In response to a suggestion from Co-Chairman Smith that the United States push for an international form of Megan's Law aimed at sex offenders, Allen replied, “I agree 100 percent. I think it's absolutely appropriate. It's a prime opportunity for American leadership and the leadership of other countries on this issue. It's unbelievably important. These offenders are mobile…offenders from other countries come here, where we have no knowledge about their history or prior record.”

Thursday, April 26, 2007

ROMANIA / ABANDONED BABIES

Abandonment is a key issue affecting children in Romania. UNICEF says that while there has been a notable increase in the number of children being placed in foster or guardian care rather than in institutions, the primary rate of child abandonment has not declined.

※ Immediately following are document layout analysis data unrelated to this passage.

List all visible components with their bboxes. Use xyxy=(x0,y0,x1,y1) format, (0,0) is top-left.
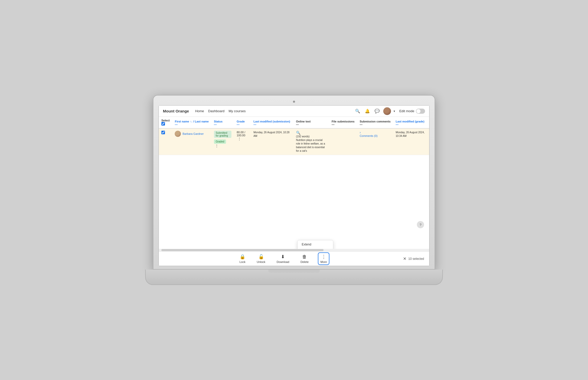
more-label: More xyxy=(320,260,327,263)
th-submission-comments: Submission comments — xyxy=(357,117,393,128)
camera-dot xyxy=(293,101,295,103)
student-avatar xyxy=(175,131,181,137)
chat-icon[interactable]: 💬 xyxy=(374,108,381,115)
scroll-area xyxy=(159,249,429,251)
unlock-button[interactable]: 🔓 Unlock xyxy=(255,253,268,264)
row-last-mod-sub-cell: Monday, 26 August 2024, 10:28 AM xyxy=(251,128,293,155)
th-status-label: Status xyxy=(214,120,223,123)
row-file-sub-cell xyxy=(329,128,357,155)
comments-chevron-icon[interactable]: › xyxy=(360,131,361,134)
th-sub-comments-label: Submission comments xyxy=(360,120,390,123)
nav-icons: 🔍 🔔 💬 ▾ xyxy=(354,107,395,115)
th-file-submissions: File submissions — xyxy=(329,117,357,128)
toolbar-right: ✕ 10 selected xyxy=(403,256,424,261)
last-mod-grade-date: Monday, 26 August 2024, 10:34 AM xyxy=(396,131,425,137)
th-last-modified-grade: Last modified (grade) — xyxy=(393,117,429,128)
th-file-sub-label: File submissions xyxy=(332,120,355,123)
nav-dashboard[interactable]: Dashboard xyxy=(208,109,224,113)
th-grade: Grade — xyxy=(234,117,251,128)
th-online-text-label: Online text xyxy=(296,120,311,123)
top-nav: Mount Orange Home Dashboard My courses 🔍… xyxy=(159,106,429,117)
nav-home[interactable]: Home xyxy=(195,109,204,113)
table-row: Barbara Gardner Submitted for grading Gr… xyxy=(159,128,429,155)
row-name-cell: Barbara Gardner xyxy=(172,128,211,155)
th-online-text: Online text — xyxy=(293,117,329,128)
student-name[interactable]: Barbara Gardner xyxy=(182,132,204,135)
row-comments-cell: › Comments (0) xyxy=(357,128,393,155)
lock-label: Lock xyxy=(239,260,245,263)
help-icon: ? xyxy=(419,223,421,227)
sort-icon[interactable]: ↑↓ xyxy=(190,120,192,123)
laptop-base xyxy=(145,270,443,285)
unlock-label: Unlock xyxy=(257,260,266,263)
delete-label: Delete xyxy=(300,260,309,263)
last-mod-sub-date: Monday, 26 August 2024, 10:28 AM xyxy=(253,131,289,137)
th-last-modified-sub: Last modified (submission) — xyxy=(251,117,293,128)
bottom-toolbar: 🔒 Lock 🔓 Unlock ⬇ Download 🗑 Delete xyxy=(159,251,429,266)
status-submitted: Submitted for grading xyxy=(214,131,232,138)
th-online-text-dash: — xyxy=(296,123,327,126)
delete-icon: 🗑 xyxy=(302,254,307,260)
online-text-words: (192 words) xyxy=(296,135,327,138)
row-online-text-cell: 🔍 (192 words) Nutrition plays a crucial … xyxy=(293,128,329,155)
unlock-icon: 🔓 xyxy=(258,254,264,260)
content-area: Select First name ↑↓ / Last name — Statu… xyxy=(159,117,429,249)
th-grade-dash: — xyxy=(237,123,248,126)
close-button[interactable]: ✕ xyxy=(403,256,406,261)
nav-my-courses[interactable]: My courses xyxy=(229,109,246,113)
online-text-body: Nutrition plays a crucial role in feline… xyxy=(296,138,327,153)
edit-mode-toggle: Edit mode xyxy=(399,109,425,114)
screen: Mount Orange Home Dashboard My courses 🔍… xyxy=(159,105,429,266)
grading-table: Select First name ↑↓ / Last name — Statu… xyxy=(159,117,429,155)
download-button[interactable]: ⬇ Download xyxy=(275,253,291,264)
brand-logo: Mount Orange xyxy=(163,109,189,113)
edit-mode-switch[interactable] xyxy=(416,109,425,114)
online-text-search-icon[interactable]: 🔍 xyxy=(296,131,300,135)
help-button[interactable]: ? xyxy=(417,221,424,228)
row-last-mod-grade-cell: Monday, 26 August 2024, 10:34 AM xyxy=(393,128,429,155)
th-name-label: First name ↑↓ / Last name xyxy=(175,120,209,123)
delete-button[interactable]: 🗑 Delete xyxy=(298,253,311,264)
row-grade-cell: 80.00 / 100.00 ⋮ xyxy=(234,128,251,155)
chevron-down-icon[interactable]: ▾ xyxy=(394,109,395,113)
th-name: First name ↑↓ / Last name — xyxy=(172,117,211,128)
download-icon: ⬇ xyxy=(281,254,285,260)
laptop-notch xyxy=(268,270,320,273)
search-icon[interactable]: 🔍 xyxy=(354,108,361,115)
status-action-dots[interactable]: ⋮ xyxy=(214,143,220,148)
selected-count: 10 selected xyxy=(408,257,424,261)
comments-link[interactable]: Comments (0) xyxy=(360,134,378,137)
th-status-dash: — xyxy=(214,123,232,126)
bell-icon[interactable]: 🔔 xyxy=(364,108,371,115)
row-checkbox-cell xyxy=(159,128,172,155)
dropdown-extend[interactable]: Extend xyxy=(298,240,333,249)
th-lms-label: Last modified (submission) xyxy=(253,120,290,123)
row-status-cell: Submitted for grading Graded ⋮ xyxy=(211,128,234,155)
more-dots-icon: ⋮ xyxy=(321,254,326,260)
th-file-sub-dash: — xyxy=(332,123,355,126)
toolbar-actions: 🔒 Lock 🔓 Unlock ⬇ Download 🗑 Delete xyxy=(164,252,403,265)
th-lms-dash: — xyxy=(253,123,291,126)
grade-value: 80.00 / 100.00 xyxy=(237,131,245,137)
scroll-thumb[interactable] xyxy=(161,249,324,251)
th-select: Select xyxy=(159,117,172,128)
grade-action-dots[interactable]: ⋮ xyxy=(237,136,242,141)
th-sub-comments-dash: — xyxy=(360,123,390,126)
select-label: Select xyxy=(161,119,170,122)
more-button[interactable]: ⋮ More xyxy=(318,252,329,265)
dropdown-menu: Extend Message Upload feedback xyxy=(297,240,333,249)
lock-icon: 🔒 xyxy=(240,254,245,260)
th-status: Status — xyxy=(211,117,234,128)
th-lmg-label: Last modified (grade) xyxy=(396,120,424,123)
download-label: Download xyxy=(277,260,289,263)
avatar[interactable] xyxy=(383,107,391,115)
th-name-dash: — xyxy=(175,123,209,126)
row-checkbox[interactable] xyxy=(161,131,165,134)
th-lmg-dash: — xyxy=(396,123,427,126)
select-all-checkbox[interactable] xyxy=(161,122,165,126)
edit-mode-label: Edit mode xyxy=(399,109,414,113)
dropdown-message[interactable]: Message xyxy=(298,249,333,249)
lock-button[interactable]: 🔒 Lock xyxy=(237,253,247,264)
th-grade-label: Grade xyxy=(237,120,245,123)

THE DESTINY OF ONE YOUNG PERSON RAISED IN AN ORPHANAGE

Article from Monitorul Dec. 2, 2006

By: Daniela Micutariu

This is about the destiny of a student named Gheorghe Nedea. He has written a book entitled "The Destiny of One Young Person who Grew up in an Orphanage". Gheorghe Nedea is 26 years old and in his last year at the University Stefan Cel Mare in Suceava. His major is History and Geography with a specialization in Tourism Geography. He is also the president of the "Protin Association" for young people who have come out of the orphanages in Suceava county. He is the only young person from an orphanage who has had the courage to bare his soul before people in order to let the world know the horrors in which he grew up. The book is addressed to children in the orphanages and to those who have abandoned the orphanages. It is also written for those who have never even lived one day in an orphanage. Gheorghe said, "I want to show the world how these children lived, what it's like in an orphanage and more especially that they are not given any sure future." He said that the horrible reality of the orphanage included beatings, arguments and many wicked things. He added, "All these things and more are experienced by the poor children in the orphanage. It is the price they have to pay for being abandoned. They have no one to encourage them or who can talk to them." In his book, one can find many sad stories that were actually lived out by the author in different orphanages in Suceava county. You can also read about his meeting with a part of his family. The book can be bought at any Orthodox Church in the city of Suceava. With the money received from the sales of the book, Gheorghe Nedea wants to construct Young People's Center for those who have grown too old for the child protection system. He knows that the wish of every young person is to have a place to live.

ABANDONED BY THEIR MOTHERS

By: Alex Pintea

More than 50 children were abandoned since the beginning of the year in the Municipal Hospital. Only 30 of these managed to be re-integrated in their families, while the rest fell under the system of child protection. The highest rate of abandonment was registered in the neonatology section and the principle cause is the economic situation of the mothers. Many of them are very young and do not have much schooling.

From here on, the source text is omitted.